日常 | ナノ
83日目(金曜日)

今日は朝一で沖田が来店してきた。店の入り口で佇んで、俯いたまま微動だにしない彼は昨日の幸せオーラが嘘みたいにどんよりしていた。このあと何かあるかもしれないし、一応今日の一件は詳しく書いておこう。

とりあえず「いらっしゃいませ」と声をかけてみると沖田は弾かれたように「…っ、おまえ、なんで…」と顔を上げた。ひどく驚いた表情を浮かべる沖田の頬には殴られたような痕があって思わず凝視してしまった。よく見たらあちこち傷まみれだし、いつも悪い方向でキラキラしている目も霞んでいる。きょろきょろと店内を見回す沖田は自分が今どうしてここにいるかすら理解してないぐらいぼーっとしているみたいだった。

「…くそ」とほんの小さく呟いて片手で顔を覆う沖田。あまりにも余裕のない姿に驚くのと同時にかなり戸惑う。何もできず、何も言えないまま時間だけが過ぎていく。何かあったのは間違いないけれど、私たちはそれを気軽に尋ねてしまえるほどの仲じゃない。

「邪魔したな」とふらふらしながらお店を出て行く沖田。その背中を見送っていると、ふと地面に落ちている一滴の血痕が目に入った。それを見てようやく我に返る。理由は聞けなくても治療くらいはしないとさすがに後味が悪すぎる。慌てて沖田を追いかけて、その腕を思いきり掴んだ。そのとき「ちょっと…顔貸してくれませんか…」と言ったのだけど、今思えばその台詞が昨日の沖田の言葉と近すぎて大分複雑な心境だ。

沖田を店内に連れ帰ると中島くんが「どういう状況!?うわ、血ィ!?」とおろおろしながらも椅子を用意してくれた。中島くんに接客をお願いして、呆けている沖田の前に消毒液やら絆創膏やらガーゼやらを置いていく。躊躇いなく封を切る私に「商品じゃねーのか」と至極まともなことを言う沖田。それを聞いて、ああやっぱりこの人、相当弱ってるんだなと思った。我ながら失礼すぎる。
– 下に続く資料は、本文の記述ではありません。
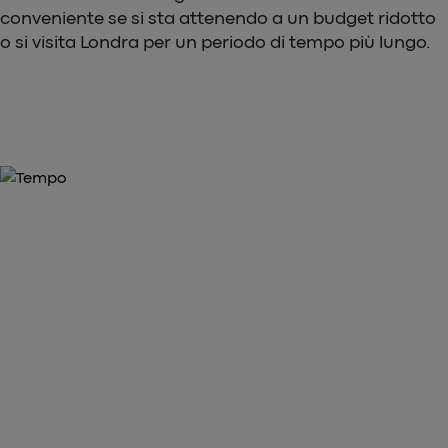
conveniente se si sta attenendo a un budget ridotto
o si visita Londra per un periodo di tempo più lungo.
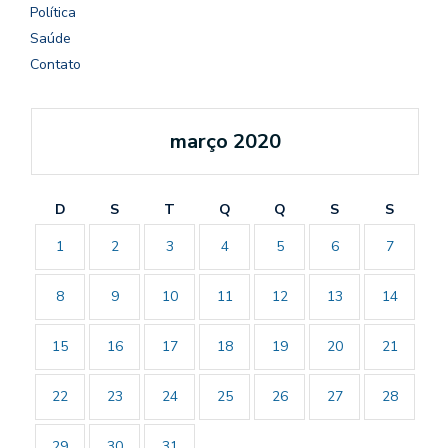
Política
Saúde
Contato
março 2020
D
S
T
Q
Q
S
S
1
2
3
4
5
6
7
8
9
10
11
12
13
14
15
16
17
18
19
20
21
22
23
24
25
26
27
28
29
30
31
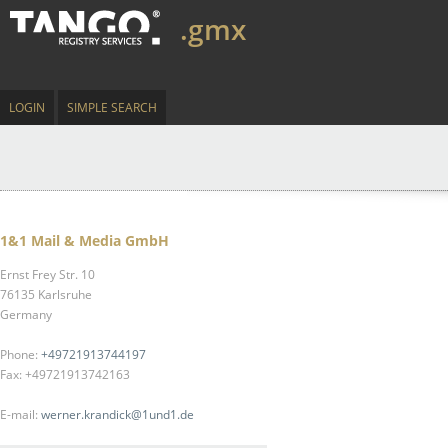
.gmx
LOGIN
SIMPLE SEARCH
1&1 Mail & Media GmbH
Ernst Frey Str. 10
76135 Karlsruhe
Germany
Phone:
+49721913744197
Fax: +49721913742163
E-mail:
werner.krandick@1und1.de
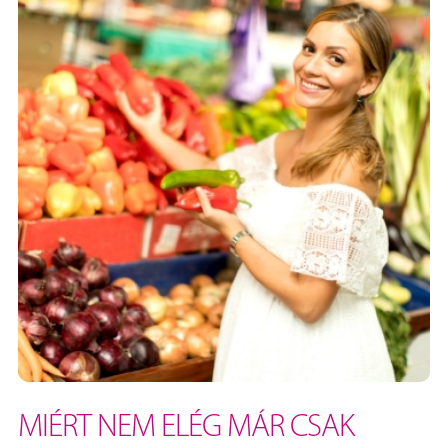
MIÉRT NEM ELÉG MÁR CSAK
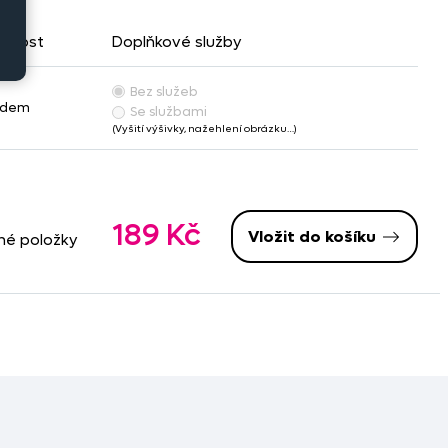
pnost
Doplňkové služby
Bez služeb
adem
Se službami
(Vyšití výšivky, nažehlení obrázku…)
189 Kč
Vložit do košíku
né položky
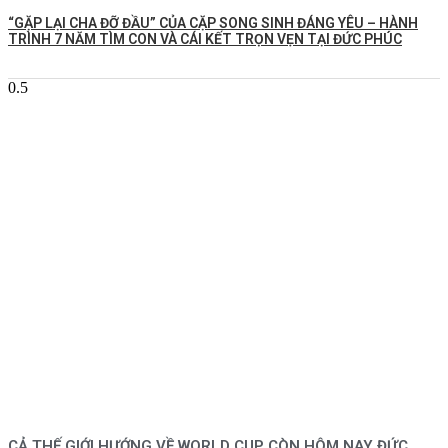
️“GẶP LẠI CHA ĐỠ ĐẦU” CỦA CẶP SONG SINH ĐÁNG YÊU – HÀNH
TRÌNH 7 NĂM TÌM CON VÀ CÁI KẾT TRỌN VẸN TẠI ĐỨC PHÚC
CẢ THẾ GIỚI HƯỚNG VỀ WORLD CUP CÒN HÔM NAY ĐỨC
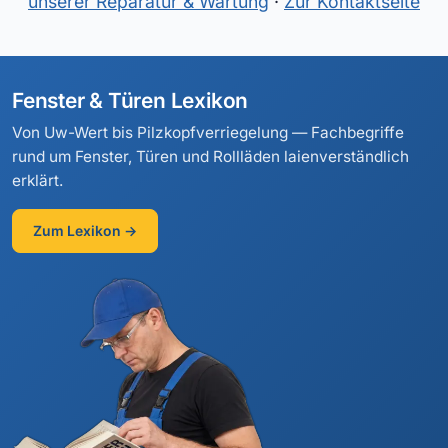
unserer Reparatur & Wartung
·
Zur Kontaktseite
Fenster & Türen Lexikon
Von Uw-Wert bis Pilzkopfverriegelung — Fachbegriffe
rund um Fenster, Türen und Rollläden laienverständlich
erklärt.
Zum Lexikon →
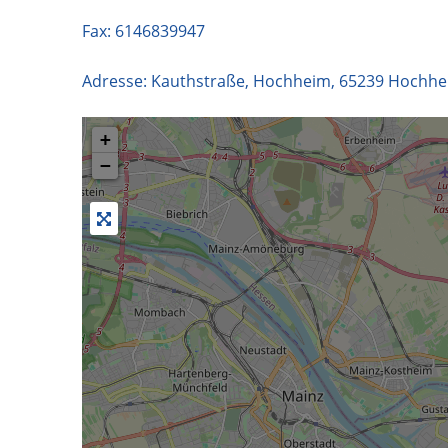
Fax: 6146839947
Adresse:
Kauthstraße, Hochheim
,
65239
Hochhe
+
−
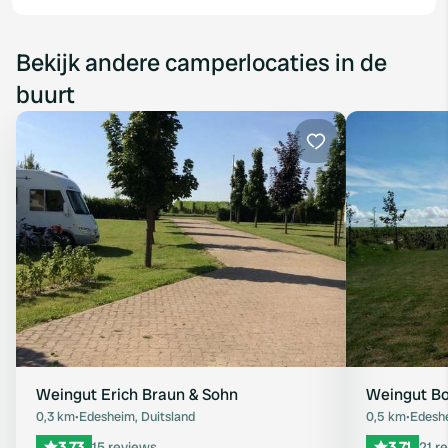
Bekijk andere camperlocaties in de
buurt
Favoriet
Weingut Erich Braun & Sohn
Weingut B
0,3 km
•
Edesheim, Duitsland
0,5 km
•
Edeshe
3.73
15 reviews
3.71
21 r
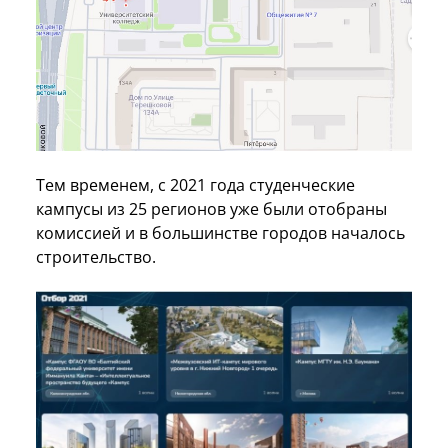
Тем временем, с 2021 года студенческие
кампусы из 25 регионов уже были отобраны
комиссией и в большинстве городов началось
строительство.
そのあとは「何するつもりでィ」「治療です」「ンなのいい。舐めときゃ治る」「顔面を舐めるんですか!?」「物の例えでさァ。急いでるって言ってんだろ」「そうですか。すぐ終わります」と、こんなようなやり取りをしながら痛々しい傷を保護していった。沖田は不満そうな顔をしていたけどやがて諦めたのか小さくため息を吐いた。「友達ごっこなんざ、いつまでもやってられっかよ」とぼやく沖田に自分から始めておいて何を言ってんだと思ったがそれはグッと飲み込んだ私を褒めて欲しい。「どいつもこいつも、勝手すぎらァ……」続けて放たれたその言葉の矛先は私以外の誰かに向いている気がした。
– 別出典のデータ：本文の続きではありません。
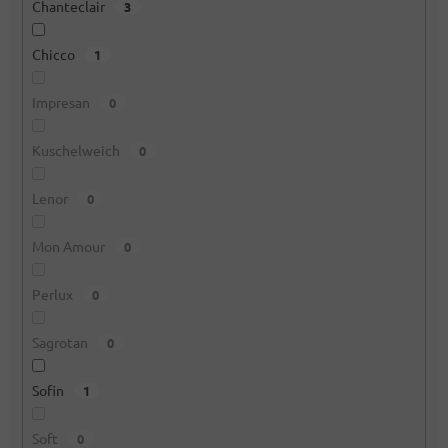
Chanteclair
3
Chicco
1
Impresan
0
Kuschelweich
0
Lenor
0
Mon Amour
0
Perlux
0
Sagrotan
0
Sofin
1
Soft
0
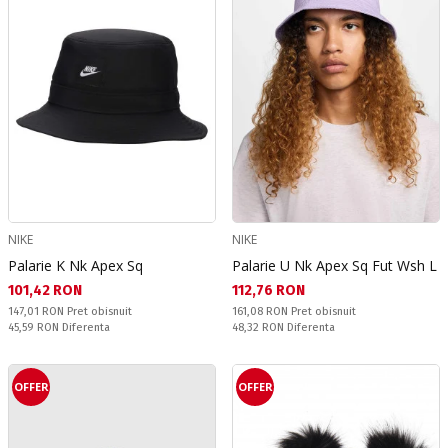
NIKE
NIKE
Palarie K Nk Apex Sq
Palarie U Nk Apex Sq Fut Wsh L
Текуща цена:
Текуща цена:
101,42 RON
112,76 RON
Pret obisnuit:
Pret obisnuit:
147,01 RON
Pret obisnuit
161,08 RON
Pret obisnuit
Спестявате:
Спестявате:
45,59 RON
Diferenta
48,32 RON
Diferenta
OFFER
OFFER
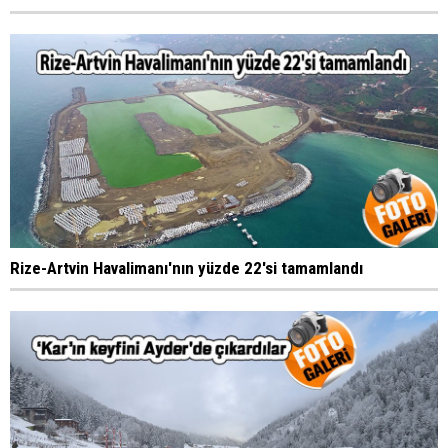
Rize-Artvin Havalimanı'nın yüzde 22'si tamamlandı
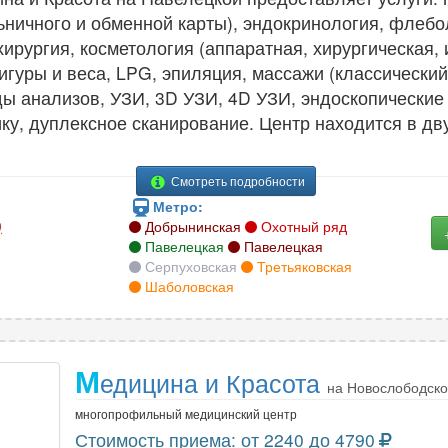
ничного и обменной карты), эндокринология, флебол
хирургия, косметология (аппаратная, хирургическая,
фигуры и веса, LPG, эпиляция, массажи (классическ
ды анализов, УЗИ, 3D УЗИ, 4D УЗИ, эндоскопически
у, дуплексное сканирование. Центр находится в дву
Смотреть подробности
Метро:
9
Добрынинская
Охотный ряд
Павелецкая
Павелецкая
Серпуховская
Третьяковская
Шаболовская
М
едицина и Красота
на Новослободск
многопрофильный медицинский центр
Стоимость приема: от 2240 до 4790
それから急にレジが混んできてしまったので、沖田に治療が終わったことだけ伝えて慌ててレジに入った。落ち着いた頃にはもちろん沖田はいなかったけど、客席には律儀にお金が置いてあって今日一番驚いた。いくらなんでも弱りすぎじゃないか。私の知ってる沖田は施しを受けておいて、鼻で笑って仇で返すような人だ。

うーん、もやもやする。親しくはないけど知ってる人がいつもと違うと、こっちの調子まで狂ってしまう。まあ、私があれこれ考えても仕方ないか。明日も仕事だし寝よう。